Er gehört zu denjenigen, die um die Schwierigkeiten der parlamentarischen Demokratie, der Parteien und der Institutionen wissen, den Kontakt und das Vertrauen der Bevölkerung zu erringen. (...) Ich glaube, er wird helfen, diese Kluft zwischen Bevölkerung und den Institutionen der Demokratie und den Parteien auch wieder zu schließen. (...) Wir danken Joachim Gauck auch dafür, dass er durchgehalten hat und sich ein zweites Mal in diese schwierigen Gespräche von Parteien und Politikern über seine Person hat eingelassen."

Claudia Roth, Vorsitzende der Grünen:

"Joachim Gauck ist jemand, der der Demokratie wieder Glanz verleihen kann, der die Demokratie als etwas ganz Modernes darstellen kann. Und gerade in Zeiten von rechtsterroristischen Netzwerken glaube ich, ist es um so wichtiger, dass mit Joachim Gauck jemand Präsident werden kann in unserem Land, der Demokratie als das Erreichbare und das Notwendige für das Zusammenleben attraktiv machen kann. Er ist ein Mann (...), der den Dialog liebt, also auch einen anderen politischen Stil als Präsident ausüben kann. Und ganz sicher hat er die Leidenschaft an der politischen und gesellschaftspolitischen Kontroverse. (...)
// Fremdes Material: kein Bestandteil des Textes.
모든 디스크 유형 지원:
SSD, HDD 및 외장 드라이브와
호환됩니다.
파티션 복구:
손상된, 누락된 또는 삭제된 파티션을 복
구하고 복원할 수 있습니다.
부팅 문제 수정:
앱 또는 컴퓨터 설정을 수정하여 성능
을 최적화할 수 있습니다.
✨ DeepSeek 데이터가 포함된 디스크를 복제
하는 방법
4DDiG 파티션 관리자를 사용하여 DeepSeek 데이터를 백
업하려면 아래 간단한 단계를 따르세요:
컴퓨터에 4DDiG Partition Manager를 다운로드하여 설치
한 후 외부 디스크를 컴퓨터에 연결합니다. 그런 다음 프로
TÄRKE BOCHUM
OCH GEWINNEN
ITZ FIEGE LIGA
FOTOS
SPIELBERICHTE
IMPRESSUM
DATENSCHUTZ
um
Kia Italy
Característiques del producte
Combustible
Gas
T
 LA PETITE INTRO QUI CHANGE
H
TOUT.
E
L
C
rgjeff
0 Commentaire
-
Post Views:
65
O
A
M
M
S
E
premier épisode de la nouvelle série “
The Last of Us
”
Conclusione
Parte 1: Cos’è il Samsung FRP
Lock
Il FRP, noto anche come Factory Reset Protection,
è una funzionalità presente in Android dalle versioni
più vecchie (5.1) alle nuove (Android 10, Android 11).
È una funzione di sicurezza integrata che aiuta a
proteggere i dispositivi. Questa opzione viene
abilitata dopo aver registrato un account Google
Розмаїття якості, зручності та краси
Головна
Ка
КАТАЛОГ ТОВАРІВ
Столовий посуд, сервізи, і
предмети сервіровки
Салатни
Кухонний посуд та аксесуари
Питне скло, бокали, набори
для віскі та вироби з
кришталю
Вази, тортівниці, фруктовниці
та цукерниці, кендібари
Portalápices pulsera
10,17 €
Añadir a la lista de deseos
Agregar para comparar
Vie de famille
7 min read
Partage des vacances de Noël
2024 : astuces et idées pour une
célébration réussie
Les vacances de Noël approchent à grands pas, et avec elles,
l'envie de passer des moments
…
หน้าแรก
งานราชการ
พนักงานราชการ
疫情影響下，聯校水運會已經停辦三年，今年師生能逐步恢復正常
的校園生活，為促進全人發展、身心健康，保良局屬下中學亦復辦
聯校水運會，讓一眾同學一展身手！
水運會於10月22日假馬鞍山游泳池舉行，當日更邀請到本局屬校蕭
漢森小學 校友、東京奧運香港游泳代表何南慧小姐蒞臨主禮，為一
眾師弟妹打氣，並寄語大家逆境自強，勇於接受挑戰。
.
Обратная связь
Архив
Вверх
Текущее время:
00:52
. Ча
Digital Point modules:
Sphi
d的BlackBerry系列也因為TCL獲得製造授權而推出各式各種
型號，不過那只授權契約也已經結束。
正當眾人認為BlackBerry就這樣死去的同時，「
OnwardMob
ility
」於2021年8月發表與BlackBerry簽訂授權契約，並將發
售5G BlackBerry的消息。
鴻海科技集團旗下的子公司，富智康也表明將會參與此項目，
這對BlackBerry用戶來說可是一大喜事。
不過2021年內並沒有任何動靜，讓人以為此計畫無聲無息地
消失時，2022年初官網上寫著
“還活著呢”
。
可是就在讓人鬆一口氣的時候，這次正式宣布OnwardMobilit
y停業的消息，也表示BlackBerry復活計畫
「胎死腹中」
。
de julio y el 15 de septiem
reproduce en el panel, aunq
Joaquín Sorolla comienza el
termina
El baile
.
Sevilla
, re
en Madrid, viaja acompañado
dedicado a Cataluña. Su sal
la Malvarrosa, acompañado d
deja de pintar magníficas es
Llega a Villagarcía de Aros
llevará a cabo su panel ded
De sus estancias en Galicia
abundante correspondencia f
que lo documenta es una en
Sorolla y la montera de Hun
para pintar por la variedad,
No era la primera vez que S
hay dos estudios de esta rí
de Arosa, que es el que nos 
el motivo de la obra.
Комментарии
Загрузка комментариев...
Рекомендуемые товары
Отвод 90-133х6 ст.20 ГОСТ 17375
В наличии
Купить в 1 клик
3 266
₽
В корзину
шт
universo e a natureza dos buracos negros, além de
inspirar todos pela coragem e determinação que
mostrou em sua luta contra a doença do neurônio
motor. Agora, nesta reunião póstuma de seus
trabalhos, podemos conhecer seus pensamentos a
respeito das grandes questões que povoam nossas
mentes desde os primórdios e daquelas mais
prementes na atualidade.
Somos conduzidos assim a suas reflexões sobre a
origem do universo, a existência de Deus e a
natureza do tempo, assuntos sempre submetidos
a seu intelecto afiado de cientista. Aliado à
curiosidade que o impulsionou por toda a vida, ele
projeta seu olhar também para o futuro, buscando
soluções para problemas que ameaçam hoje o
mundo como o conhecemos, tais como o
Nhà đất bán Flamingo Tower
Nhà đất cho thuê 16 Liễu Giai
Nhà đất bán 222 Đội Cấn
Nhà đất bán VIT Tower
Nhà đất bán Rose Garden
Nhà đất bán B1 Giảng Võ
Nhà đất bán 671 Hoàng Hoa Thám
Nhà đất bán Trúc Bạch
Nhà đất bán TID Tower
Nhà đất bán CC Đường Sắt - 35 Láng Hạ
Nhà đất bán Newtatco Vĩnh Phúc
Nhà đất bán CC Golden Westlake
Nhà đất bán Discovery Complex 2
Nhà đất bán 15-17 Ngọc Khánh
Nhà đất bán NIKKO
Er kann dem gesprochenen Wort einen ganz wunderbaren Glanz geben, er kann Worte zum Klingen bringen. Und das zeichnet ihn aus. Und das ist auch etwas, was eine Primärtugend sein sollte eines Bundespräsidenten. Er wird diesem Amt (...) wieder Respekt geben, Würde. Er wird das sein, was ein Bundespräsident in unserem Land (...) sein sollte, er (...) braucht moralische Autorität, und ich bin überzeugt, dass genau das Joachim Gauck auszeichnen wird, neben seiner großen Unabhängigkeit, die ihn auch prädestiniert für das Amt des Bundespräsidenten. (...)

Aus unserer Sicht ist es ein wichtiges, ein notwendiges, ein gutes Signal, dass wir es geschafft haben, einen gemeinsamen Kandidaten zu benennen. Nach den Ereignissen der letzten Wochen, in denen dieses hohe Amt durchaus Schaden erlitten hat, hat es eine große Bedeutung, dass man sich nicht im parteipolitischen Geschacher verzettelt (...)."

Cem Özdemir, Vorsitzender der Grünen:

"Herr Gauck ist ein authentischer Bürger dieser Republik. (...) Der 18. März (der Tag der Bundesversammlung) ist auch eine Tag für eine Chance für einen Neubeginn in dieser Republik, für einen Neubeginn, wo Menschen, die unterschiedliche Parteien wählen, aber auch Menschen, die unterschiedlicher Herkunft sind, zusammen, gemeinsam ihren Bundespräsidenten wählen können."

Horst Seehofer, Vorsitzender der CSU:

"Die CSU spricht mit einer Stimme. Wir waren von Anfang an auf die Lösung Konsens orientiert. (...) Ich denke, die Entscheidung, die heute für Joachim Gauck gefallen ist, ist eine gute Entscheidung für unser Land. Joachim Gauck gehört zu den wenigen deutschen Politikern, die auch schon in Kreuth waren. Und ich denke, Kreuth (...) ist ein gutes Rüstzeug für das sehr verantwortungsvolle Amt, das Sie jetzt übernehmen werden. Sie haben das Vertrauen der CSU und das Vertrauen der Bayern."